Berlin (dpa) – competition experts have again pointed out to the fact that consumers are threatening to the From of the supermarket chain Kaiser’s Tengelmann higher prices.
“From a competitive point of view, it is a little gratifying that the Kaiser’s Tengelmann were divided branches among the two largest food retailers, Edeka and Rewe,” said the President of the Federal cartel office, Andreas Mundt, the “daily mirror”.
“For consumers, an important selection and alternative is in some regions, e.g. in Berlin or Munich.” Also, the former Chairman of the monopolies Commission, Daniel Zimmer, sees disadvantages for the customer. “In many Berlin districts, the branches of Kaiser’s and Rewe or Edeka are only a few hundred meters away. The customer must expect that the prices are on the rise.”

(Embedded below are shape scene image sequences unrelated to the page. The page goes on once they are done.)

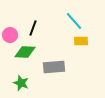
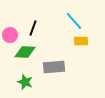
green star: moved 4 px right, 1 px up
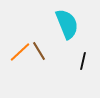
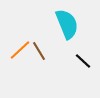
orange line: moved 2 px up
black line: rotated 60 degrees counterclockwise
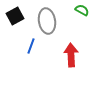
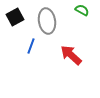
black square: moved 1 px down
red arrow: rotated 45 degrees counterclockwise
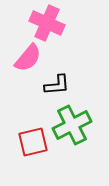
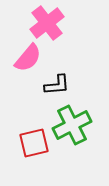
pink cross: rotated 28 degrees clockwise
red square: moved 1 px right, 1 px down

The Federal cartel office had already warned at the beginning of the struggle for the future of Kaiser’s Tengelmann less competition and rising prices in the food trade. The story of Kaiser’s Tengelmann as a self-employed supermarket chain had gone to the beginning of the year to the end. The remaining 400 branches of the tradition-rich trading company were taken over by Germany’s largest food retailer Edeka. Edeka will then extend to the end of March, step 60 branches – mainly in the Berlin manner – the competitor Rewe. A long struggle had gone.
Not only the customers, the suppliers would have to fear any disadvantages, said Mundt, the newspaper said. “Since the concentration at the retail level continues to progress, there is certainly the complaints of the manufacturers, the great merchants’ negotiating power, not less.”